The particularly interesting part is that it wins by playing in a very "human" way. Chess engines tend to run algorithms to assess a board after a move is chosen (looking at millions of moves every second) and decide who's better based on a set of parameters, making their play very direct. AlphaZero seemed to develop a far more human playstyle, somehow seeing something less quantifiable that led to an advantage in a position. Over the past 200 years, numerous chess masters studied a style of play similar to AlphaZero.
That means that in four hours, AlphaZero developed a better understanding of the game than we could over the 1,000+ years it has been studied.
4. Colder Than Space
Astronomer here! I always like that the coldest place we know of in the universe is... on Earth! Even a dense dust cloud, AKA the coldest spots we know of, are a few degrees above absolute zero, the coldest temperature there is. In laboratories on Earth, however, it’s quite common to get a few fractions of a degree above absolute zero for experiments, ergo…
3. The Sims: Earth
We can't prove we aren't in a simulation.
To explain this a little further for those curious:
If we reach a stage where we are capable of creating simulations with this degree of sophistication, then we could run a vast number of them. If each computer could run multiple versions, and even a small number of computers were set up to do so, eventually, at least some of the simulations would develop until the simulated people could run simulations of their own.
Then the simulated people could run simulations, and so forth and so on to infinity.
So, if there is one reality and potentially infinite simulations, then it is statistically improbable that we live in reality. Which explains a lot about the last year or so.
2. Roach Coffee
I worked for a large coffee roaster. When you cut open the bags of green coffee from all of those third world countries, it is amazing the things you find. Coffee is essentially dried in the middle of streets and any number of things can end up in there.

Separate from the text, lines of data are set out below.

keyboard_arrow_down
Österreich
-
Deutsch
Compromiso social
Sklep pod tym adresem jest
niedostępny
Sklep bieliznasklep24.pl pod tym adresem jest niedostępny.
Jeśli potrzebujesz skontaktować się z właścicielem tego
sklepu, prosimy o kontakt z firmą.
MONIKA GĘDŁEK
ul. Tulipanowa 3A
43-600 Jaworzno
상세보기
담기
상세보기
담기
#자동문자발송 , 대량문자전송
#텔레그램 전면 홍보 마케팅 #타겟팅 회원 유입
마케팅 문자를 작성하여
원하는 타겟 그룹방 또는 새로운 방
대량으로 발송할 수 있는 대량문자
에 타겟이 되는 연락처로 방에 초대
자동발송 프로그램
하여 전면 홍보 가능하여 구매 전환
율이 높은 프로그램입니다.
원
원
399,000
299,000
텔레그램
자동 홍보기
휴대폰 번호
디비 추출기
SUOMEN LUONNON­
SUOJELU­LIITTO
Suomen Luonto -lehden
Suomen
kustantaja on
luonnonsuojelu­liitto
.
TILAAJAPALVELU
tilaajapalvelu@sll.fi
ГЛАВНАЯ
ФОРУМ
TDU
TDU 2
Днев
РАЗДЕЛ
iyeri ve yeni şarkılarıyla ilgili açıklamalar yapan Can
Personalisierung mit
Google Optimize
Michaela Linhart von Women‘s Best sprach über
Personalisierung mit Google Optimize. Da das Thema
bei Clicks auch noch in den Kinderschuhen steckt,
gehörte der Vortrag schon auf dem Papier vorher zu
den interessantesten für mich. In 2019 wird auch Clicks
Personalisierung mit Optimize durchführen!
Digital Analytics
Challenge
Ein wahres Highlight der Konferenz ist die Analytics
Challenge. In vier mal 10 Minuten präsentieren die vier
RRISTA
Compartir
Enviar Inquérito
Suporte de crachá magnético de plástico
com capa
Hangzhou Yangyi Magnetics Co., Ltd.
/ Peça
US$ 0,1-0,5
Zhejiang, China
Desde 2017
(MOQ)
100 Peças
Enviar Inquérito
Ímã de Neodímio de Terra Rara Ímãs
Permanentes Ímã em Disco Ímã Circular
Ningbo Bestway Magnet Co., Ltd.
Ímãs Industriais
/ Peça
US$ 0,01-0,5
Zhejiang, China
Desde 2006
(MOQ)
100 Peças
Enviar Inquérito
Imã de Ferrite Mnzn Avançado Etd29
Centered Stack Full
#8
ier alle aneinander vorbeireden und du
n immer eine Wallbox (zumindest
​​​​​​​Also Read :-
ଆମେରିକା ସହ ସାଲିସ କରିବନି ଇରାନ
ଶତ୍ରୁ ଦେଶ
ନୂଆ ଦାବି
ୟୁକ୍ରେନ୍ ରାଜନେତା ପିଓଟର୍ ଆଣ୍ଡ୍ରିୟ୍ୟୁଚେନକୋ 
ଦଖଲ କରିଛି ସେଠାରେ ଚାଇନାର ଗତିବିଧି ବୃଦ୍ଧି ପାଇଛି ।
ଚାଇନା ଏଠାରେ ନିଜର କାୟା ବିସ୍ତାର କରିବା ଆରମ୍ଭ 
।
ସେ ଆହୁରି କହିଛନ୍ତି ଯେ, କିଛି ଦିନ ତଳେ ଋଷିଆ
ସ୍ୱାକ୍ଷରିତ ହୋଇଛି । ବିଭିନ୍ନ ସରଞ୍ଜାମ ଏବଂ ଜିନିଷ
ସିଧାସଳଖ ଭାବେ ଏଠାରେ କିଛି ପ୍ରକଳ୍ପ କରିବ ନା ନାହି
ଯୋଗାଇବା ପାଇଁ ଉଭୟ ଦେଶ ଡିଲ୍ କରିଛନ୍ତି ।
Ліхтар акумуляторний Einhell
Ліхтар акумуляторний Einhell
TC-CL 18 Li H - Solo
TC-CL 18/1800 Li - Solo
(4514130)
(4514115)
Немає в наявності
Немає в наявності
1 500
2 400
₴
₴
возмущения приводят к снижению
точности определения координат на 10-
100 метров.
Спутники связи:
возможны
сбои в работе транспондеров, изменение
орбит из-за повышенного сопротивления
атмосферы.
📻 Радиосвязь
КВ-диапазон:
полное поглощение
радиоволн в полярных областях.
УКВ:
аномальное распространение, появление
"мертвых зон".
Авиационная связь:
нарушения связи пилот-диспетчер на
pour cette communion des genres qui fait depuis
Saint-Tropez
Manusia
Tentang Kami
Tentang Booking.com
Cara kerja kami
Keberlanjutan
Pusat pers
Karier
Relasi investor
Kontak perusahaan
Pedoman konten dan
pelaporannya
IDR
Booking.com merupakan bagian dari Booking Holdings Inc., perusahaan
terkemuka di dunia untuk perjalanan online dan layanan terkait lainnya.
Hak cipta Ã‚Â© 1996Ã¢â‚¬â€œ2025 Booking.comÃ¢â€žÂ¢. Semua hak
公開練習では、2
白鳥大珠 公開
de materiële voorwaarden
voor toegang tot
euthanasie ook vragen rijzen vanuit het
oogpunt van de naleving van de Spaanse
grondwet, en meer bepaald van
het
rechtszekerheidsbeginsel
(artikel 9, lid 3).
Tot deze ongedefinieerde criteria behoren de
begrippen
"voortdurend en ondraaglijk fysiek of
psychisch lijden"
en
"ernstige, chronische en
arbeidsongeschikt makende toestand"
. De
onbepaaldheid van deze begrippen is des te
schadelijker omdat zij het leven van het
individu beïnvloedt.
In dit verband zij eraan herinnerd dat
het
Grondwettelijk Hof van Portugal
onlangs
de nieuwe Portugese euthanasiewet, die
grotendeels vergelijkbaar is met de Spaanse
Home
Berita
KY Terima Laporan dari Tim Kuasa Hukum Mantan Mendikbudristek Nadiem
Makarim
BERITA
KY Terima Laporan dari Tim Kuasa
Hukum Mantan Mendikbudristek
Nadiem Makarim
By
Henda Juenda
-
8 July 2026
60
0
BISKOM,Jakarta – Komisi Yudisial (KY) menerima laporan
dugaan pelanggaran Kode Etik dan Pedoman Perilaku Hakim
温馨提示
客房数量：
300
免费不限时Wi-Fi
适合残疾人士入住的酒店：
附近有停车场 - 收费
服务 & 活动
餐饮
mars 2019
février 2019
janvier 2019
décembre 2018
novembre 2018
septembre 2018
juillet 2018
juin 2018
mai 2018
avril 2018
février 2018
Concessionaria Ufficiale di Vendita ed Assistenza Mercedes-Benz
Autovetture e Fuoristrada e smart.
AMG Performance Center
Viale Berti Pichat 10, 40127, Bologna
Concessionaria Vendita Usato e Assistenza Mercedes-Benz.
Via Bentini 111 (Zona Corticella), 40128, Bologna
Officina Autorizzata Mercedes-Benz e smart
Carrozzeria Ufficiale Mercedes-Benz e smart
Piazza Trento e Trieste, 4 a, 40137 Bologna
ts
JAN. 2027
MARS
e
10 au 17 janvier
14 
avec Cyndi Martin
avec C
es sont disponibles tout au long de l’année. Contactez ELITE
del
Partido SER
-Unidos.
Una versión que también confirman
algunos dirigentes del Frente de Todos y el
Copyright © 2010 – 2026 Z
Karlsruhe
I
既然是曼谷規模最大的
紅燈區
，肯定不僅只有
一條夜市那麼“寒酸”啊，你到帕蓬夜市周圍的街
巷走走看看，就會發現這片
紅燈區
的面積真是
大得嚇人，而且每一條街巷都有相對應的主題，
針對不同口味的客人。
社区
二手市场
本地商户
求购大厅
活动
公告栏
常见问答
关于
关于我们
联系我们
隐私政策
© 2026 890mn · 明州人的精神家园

We found shoes, farming tools, huge needles for weaving the bags. 100% chance of bugs in coffee in some places. The good news is, those little guys are roasted to 400 degrees and disintegrated by the time the roast is over.
1. Is There Life on…Saaaa-turn?
The Huygens probe sent to Saturn‘s moon Titan actually found signs of metabolic activity near the surface, in the form of acetylene and hydrogen getting fused back together into methane at -180 degrees Celsius. There are only three possible explanations for this: either it‘s an instrumental reading error (no sign of this has been found so far), on Titan‘s surface exists a completely unknown natural catalyst that works at these extremely low temperatures (this in itself would be an astounding find) or on Titan there exists extraterrestrial life that uses liquid methane instead of water and uses acetylene and hydrogen for its metabolism.